Many young women have been at the forefront of the student-led protests that followed last August’s disputed presidential elections in Belarus.

Hundreds of students were detained during the protests, with many expelled from their universities and dozens of criminal cases opened. Others have since fled Belarus in fear of prosecution. 

Nastya Petrovich, 20, was a fourth-year student at the Belarusian State Economic University when the protests began. She created the Strike Committee Telegram channel at her university, which soon grew to become a popular means of organisation and communication.

“I just knew that I had to do something, otherwise it would have been impossible to fight against all the chaos,” she said. “I could not just go to school on the first of September as if nothing had happened.”

Indeed, that day saw another march, when about 500 university students gathered in Minsk to protest the rigged elections. 

“The students were detained at our university by men in civilian clothes, they were literary abducted from the gates of our university and the management did nothing about it,” Petrovich said.

On October 20, she was arrested on the street by officers from the department of financial investigations (DFI) who handed her over to the security services.

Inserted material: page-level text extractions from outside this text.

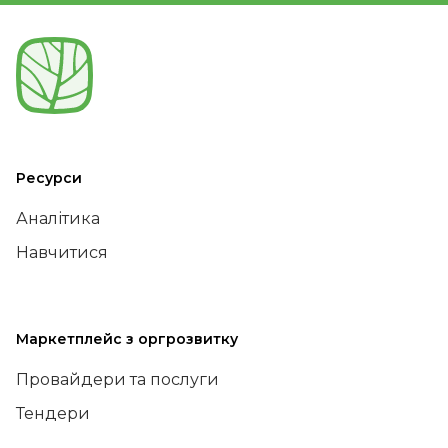
Ресурси
Аналітика
Навчитися
Маркетплейс з оргрозвитку
Провайдери та послуги
Тендери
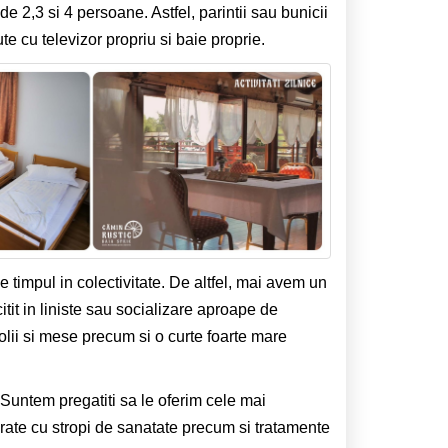
 2,3 si 4 persoane. Astfel, parintii sau bunicii
 cu televizor propriu si baie proprie.
timpul in colectivitate. De altfel, mai avem un
it in liniste sau socializare aproape de
lii si mese precum si o curte foarte mare
Suntem pregatiti sa le oferim cele mai
arate cu stropi de sanatate precum si tratamente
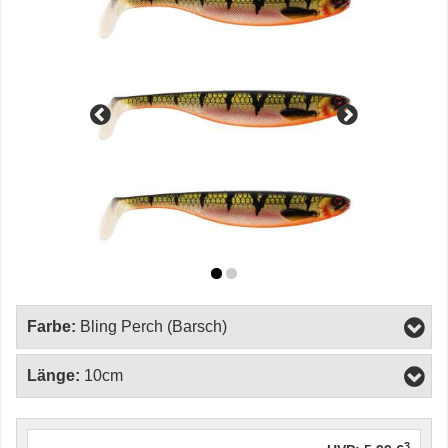
Farbe:
Bling Perch (Barsch)
Länge:
10cm
3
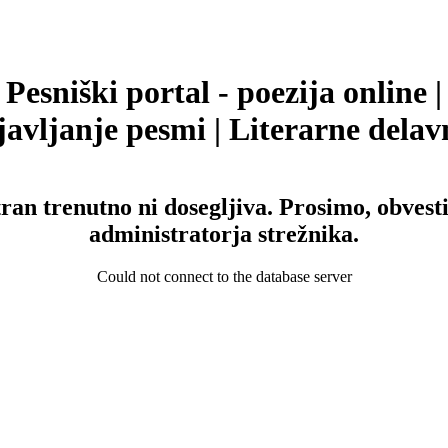
Pesniški portal - poezija online |
avljanje pesmi | Literarne delav
tran trenutno ni dosegljiva. Prosimo, obvesti
administratorja strežnika.
Could not connect to the database server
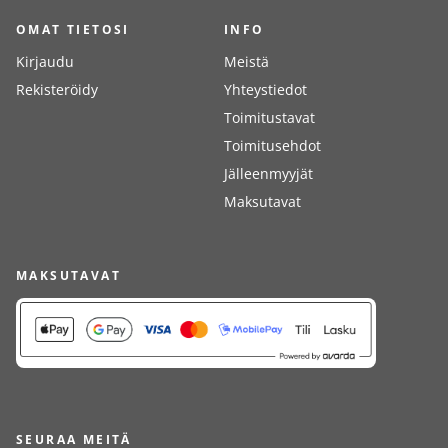
OMAT TIETOSI
INFO
Kirjaudu
Meistä
Rekisteröidy
Yhteystiedot
Toimitustavat
Toimitusehdot
Jälleenmyyjät
Maksutavat
MAKSUTAVAT
SEURAA MEITÄ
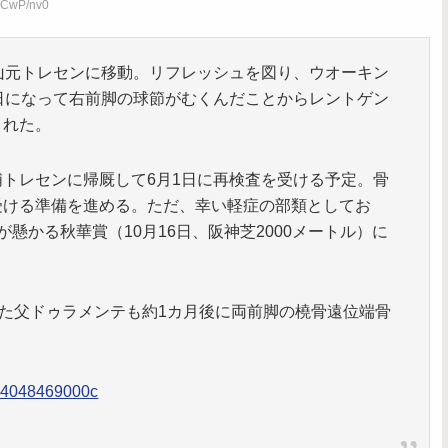
99CwP/nv0
山元トレセンに移動。リフレッシュを図り、ウオーキン
日になって右前脚の球節がむくんだことからレントゲン
された。
トレセンに帰厩して6月1日に再検査を受ける予定。骨
受ける準備を進める。ただ、幸い軽症の部類としてお
懸かる秋華賞（10月16日、阪神芝2000メートル）に
いた父ドゥラメンテも約1カ月後に両前脚の橈骨遠位端骨
004048469000c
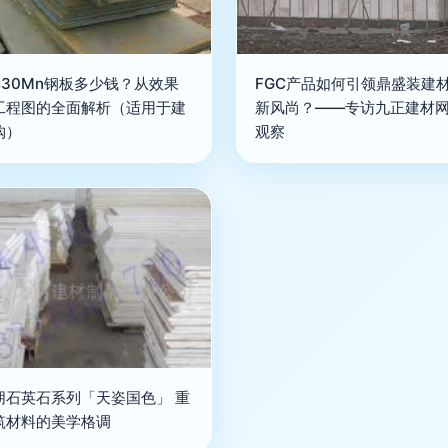
厚30Mn钢板多少钱？从效果
FGC产品如何引领鼎盛装建
工程图的全面解析（适用于建
新风尚？——专访九正建材
购）
观察
朋石英石系列「天姿国色」 重
筑材料的美学格调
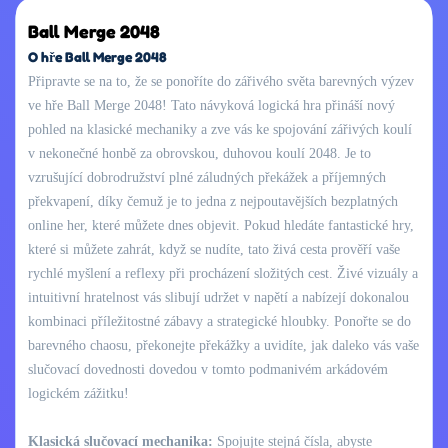
Ball Merge 2048
O hře Ball Merge 2048
Připravte se na to, že se ponoříte do zářivého světa barevných výzev
ve hře Ball Merge 2048! Tato návyková logická hra přináší nový
pohled na klasické mechaniky a zve vás ke spojování zářivých koulí
v nekonečné honbě za obrovskou, duhovou koulí 2048. Je to
vzrušující dobrodružství plné záludných překážek a příjemných
překvapení, díky čemuž je to jedna z nejpoutavějších bezplatných
online her, které můžete dnes objevit. Pokud hledáte fantastické hry,
které si můžete zahrát, když se nudíte, tato živá cesta prověří vaše
rychlé myšlení a reflexy při procházení složitých cest. Živé vizuály a
intuitivní hratelnost vás slibují udržet v napětí a nabízejí dokonalou
kombinaci příležitostné zábavy a strategické hloubky. Ponořte se do
barevného chaosu, překonejte překážky a uvidíte, jak daleko vás vaše
slučovací dovednosti dovedou v tomto podmanivém arkádovém
logickém zážitku!
Klasická slučovací mechanika:
Spojujte stejná čísla, abyste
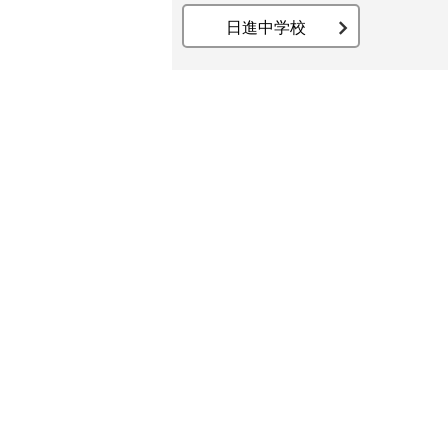
日進中学校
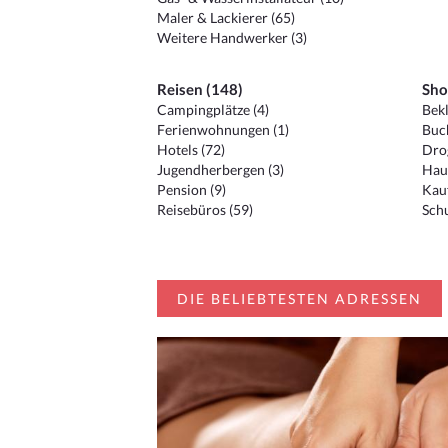
Maler & Lackierer (65)
Weitere Handwerker (3)
Reisen (148)
Sho
Campingplätze (4)
Bekl
Ferienwohnungen (1)
Buc
Hotels (72)
Drog
Jugendherbergen (3)
Hau
Pension (9)
Kauf
Reisebüros (59)
Schu
DIE BELIEBTESTEN ADRESSEN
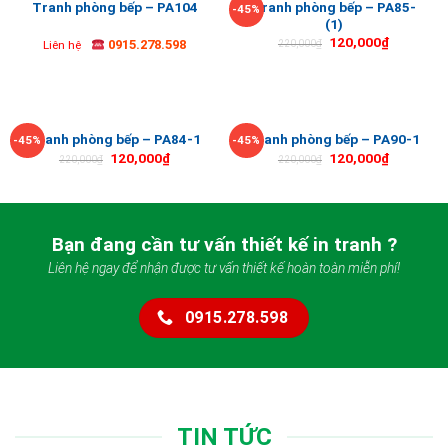
Tranh phòng bếp – PA85-
Tranh phòng bếp – PA104
-45%
(1)
120,000
₫
0915.278.598
220,000
₫
Liên hệ
Tranh phòng bếp – PA84-1
Tranh phòng bếp – PA90-1
-45%
-45%
120,000
₫
120,000
₫
220,000
₫
220,000
₫
Bạn đang cần tư vấn thiết kế in tranh ?
Liên hệ ngay để nhận được tư vấn thiết kế hoàn toàn miễn phí!
0915.278.598
TIN TỨC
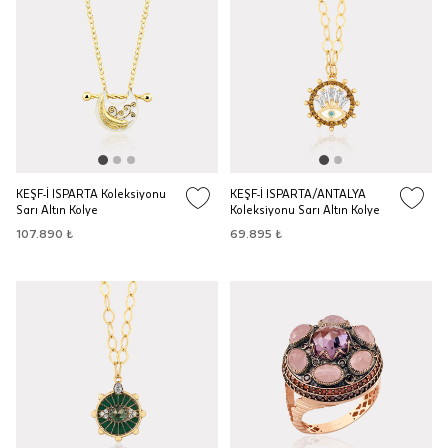
KEŞF-İ ISPARTA Koleksiyonu
KEŞF-İ ISPARTA/ANTALYA
Sarı Altın Kolye
Koleksiyonu Sarı Altın Kolye
107.890 ₺
69.895 ₺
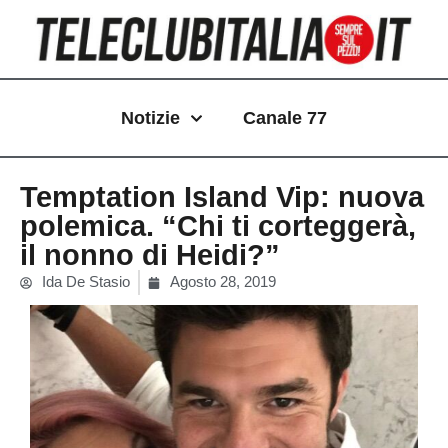
Vai
al
contenuto
Notizie
Canale 77
Temptation Island Vip: nuova
polemica. “Chi ti corteggerà,
il nonno di Heidi?”
Ida De Stasio
Agosto 28, 2019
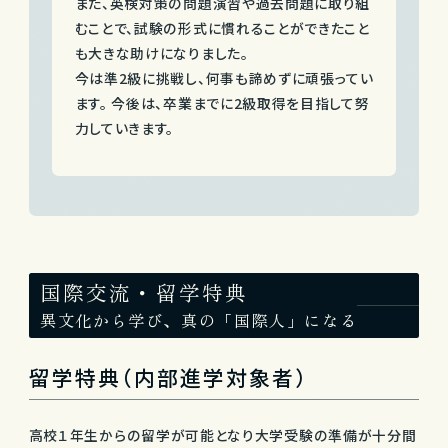
また、英検対策の問題演習や過去問題に取り組
むことで、試験の形式に慣れることができたこと
も大きな助けになりました。
今は準2級に挑戦し、何事も諦めずに頑張ってい
ます。 今後は、卒業までに2級取得を目指して努
力していきます。
国際交流・留学特典
異文化から学び、真の「国際人」になる
留学特典（内部進学対象者）
高校１年生からの留学が可能となり大学受験の準備が十分間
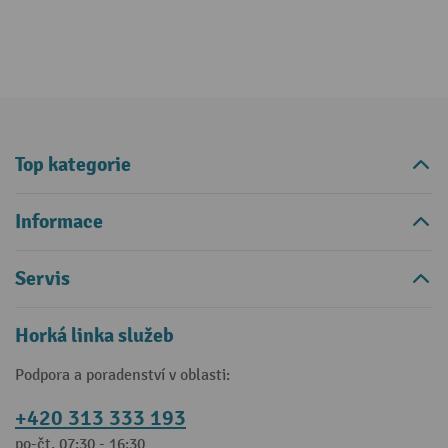
Top kategorie
Informace
Servis
Horká linka služeb
Podpora a poradenství v oblasti:
+420 313 333 193
po-čt, 07:30 - 16:30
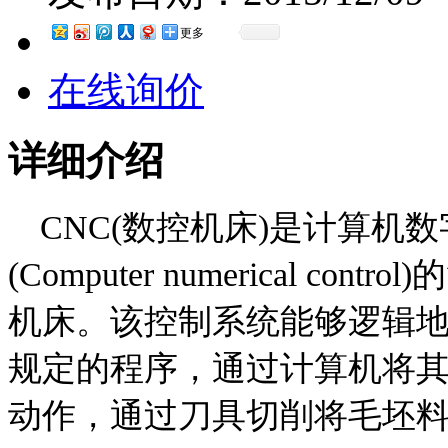
更多
在线询价
详细介绍
CNC(数控机床)是计算机
(Computer numerical 
机床。该控制系统能够逻辑
规定的程序，通过计算机将
动作，通过刀具切削将毛坯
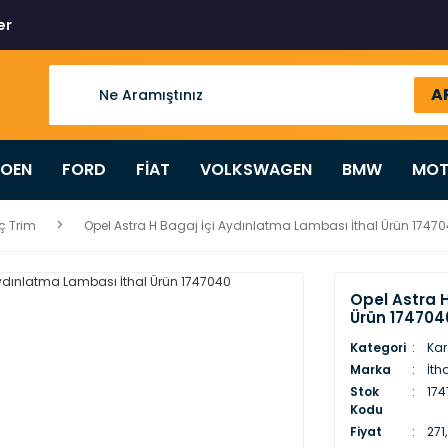
er
A
ROEN
FORD
FİAT
VOLKSWAGEN
BMW
MOT
İç Trim
Opel Astra H Bagaj İçi Aydınlatma Lambası İthal Ürün 1747
Opel Astra 
Ürün 174704
Kategori
Kar
Marka
İth
Stok
174
Kodu
Fiyat
271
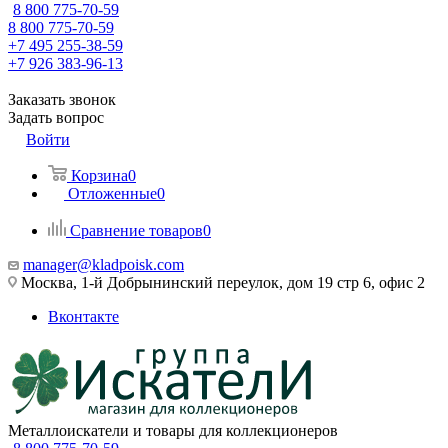
8 800 775-70-59
8 800 775-70-59
+7 495 255-38-59
+7 926 383-96-13
Заказать звонок
Задать вопрос
Войти
Корзина
0
Отложенные
0
Сравнение товаров
0
manager@kladpoisk.com
Москва, 1-й Добрынинский переулок, дом 19 стр 6, офис 2
Вконтакте
Металлоискатели и товары для коллекционеров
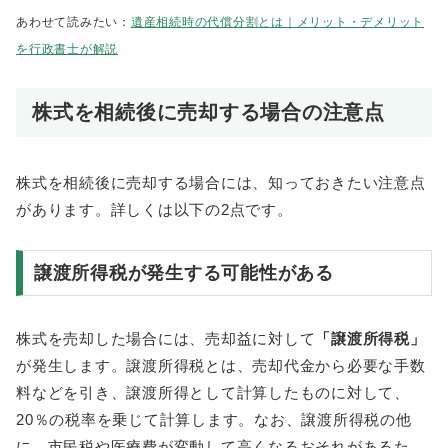
あわせて読みたい：
遺産相続時の代償分割とは｜メリット・デメリット
を行政書士が解説
株式を相続後に売却する場合の注意点
株式を相続後に売却する場合には、知っておきたい注意点
があります。詳しくは以下の2点です。
譲渡所得税が発生する可能性がある
株式を売却した場合には、売却益に対して
「譲渡所得税」
が発生します。譲渡所得税とは、売却代金から必要な手数
料などを引き、譲渡所得として計算したものに対して、
20％の税率を乗じて計算します。なお、譲渡所得税の他
に、市民税や医療費が変動して高くなるおそれがあるた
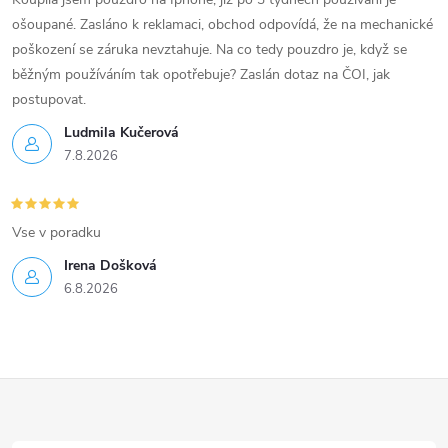
ošoupané. Zasláno k reklamaci, obchod odpovídá, že na mechanické
poškození se záruka nevztahuje. Na co tedy pouzdro je, když se
běžným používáním tak opotřebuje? Zaslán dotaz na ČOI, jak
postupovat.
Ludmila Kučerová
7.8.2026
Vse v poradku
Irena Došková
6.8.2026
Z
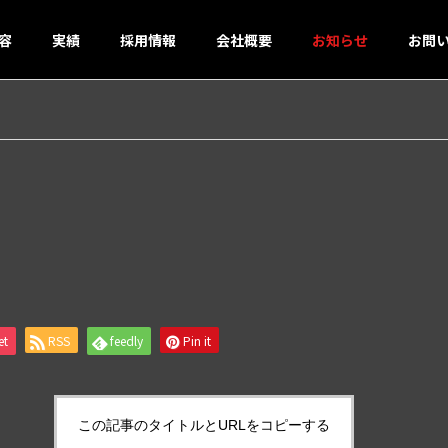
容
実績
採用情報
会社概要
お知らせ
お問
et
RSS
feedly
Pin it
この記事のタイトルとURLをコピーする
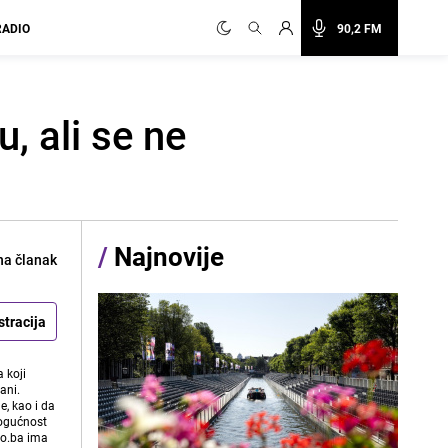
RADIO
90,2 FM
, ali se ne
/
Najnovije
na članak
stracija
 koji
ani.
e, kao i da
mogućnost
vo.ba ima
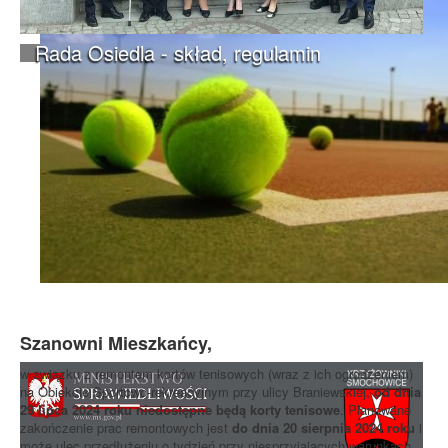
Rada Osiedla - skład, regulamin
Szanowni Mieszkańcy,
w związku z remontem kortów tenisowych (wraz z ich ogrodzeniem)
na Obiekcie Sportowo-rekreacyjnym przy ulicy Braniewskiej,
od dnia
29 lipca 2024 roku niedostępne będą korty tenisowe
. Planowane
zakończenie prac remontowych jest
do dnia 20 sierpnia 2024 roku
i
może ulec przedłużeniu o tydzień przy niesprzyjających warunkach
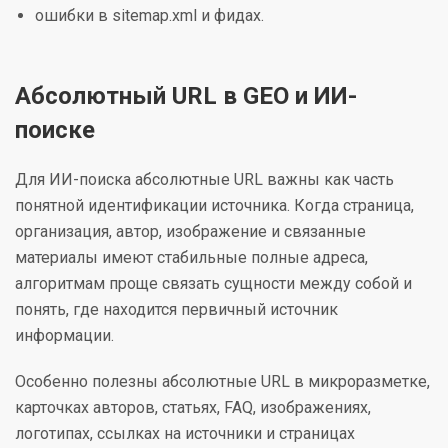
ошибки в sitemap.xml и фидах.
Абсолютный URL в GEO и ИИ-
поиске
Для ИИ-поиска абсолютные URL важны как часть
понятной идентификации источника. Когда страница,
организация, автор, изображение и связанные
материалы имеют стабильные полные адреса,
алгоритмам проще связать сущности между собой и
понять, где находится первичный источник
информации.
Особенно полезны абсолютные URL в микроразметке,
карточках авторов, статьях, FAQ, изображениях,
логотипах, ссылках на источники и страницах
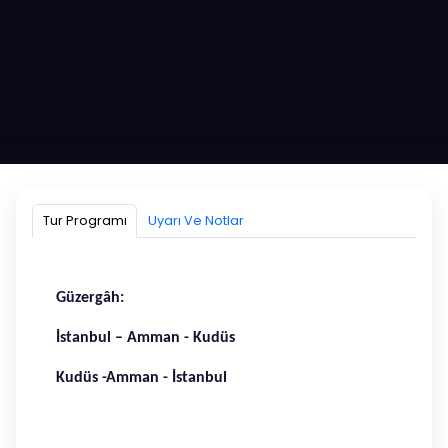
6-11 AĞUSTOS KUDÜS TURU
TURUMUZ TAMAMLANMIŞTIR
Tur Programı
Uyarı Ve Notlar
4 GECE 5 GÜN
06 AĞUSTOS 2025 - 11 AĞUSTOS 2025
Güzergâh:
İstanbul – Amman - Kudüs
Hemen Ara!
Kudüs -Amman - İstanbul
Whatsapptan Yaz!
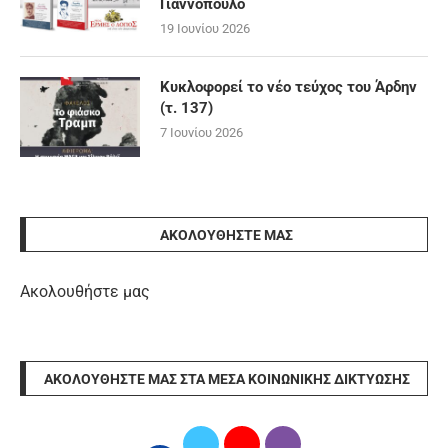
Γιαννόπουλο
19 Ιουνίου 2026
Κυκλοφορεί το νέο τεύχος του Άρδην
(τ. 137)
7 Ιουνίου 2026
ΑΚΟΛΟΥΘΉΣΤΕ ΜΑΣ
Ακολουθήστε μας
ΑΚΟΛΟΥΘΉΣΤΕ ΜΑΣ ΣΤΑ ΜΈΣΑ ΚΟΙΝΩΝΙΚΉΣ ΔΙΚΤΎΩΣΗΣ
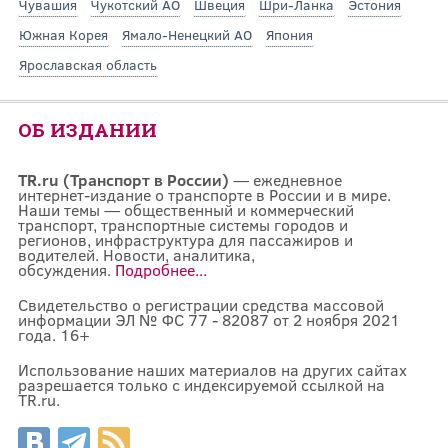
Чувашия
Чукотский АО
Швеция
Шри-Ланка
Эстония
Южная Корея
Ямало-Ненецкий АО
Япония
Ярославская область
ОБ ИЗДАНИИ
TR.ru (Транспорт в России)
— ежедневное
интернет-издание о транспорте в России и в мире.
Наши темы — общественный и коммерческий
транспорт, транспортные системы городов и
регионов, инфраструктура для пассажиров и
водителей. Новости, аналитика,
обсуждения.
Подробнее...
Свидетельство о регистрации средства массовой
информации ЭЛ № ФС 77 - 82087 от 2 ноября 2021
года. 16+
Использование наших материалов на других сайтах
разрешается только с индексируемой ссылкой на
TR.ru.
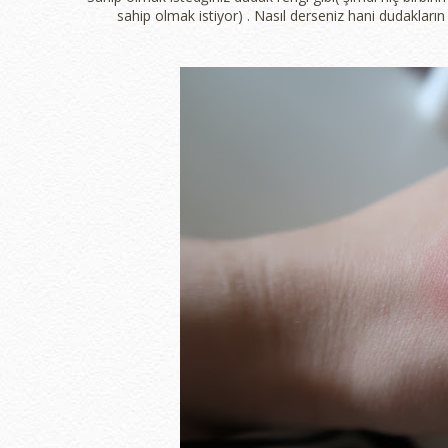
sahip olmak istiyor) . Nasıl derseniz hani dudakların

“They already knew that I was the administrator of the student channel,” Petrovich continued. “They took my phone, unlocked it with my fingerprint and mirrored my Telegram channel on their smartphone. One man, named Yuri, offered me the chance to cooperate; he asked me to write my ‘codename’ on a piece of paper. They threatened me and I told them to call me Tatiana. They let me go, but said that if the Telegram channel disappeared or I sanitised my chats, they would immediately find me and put me in jail for a long time.”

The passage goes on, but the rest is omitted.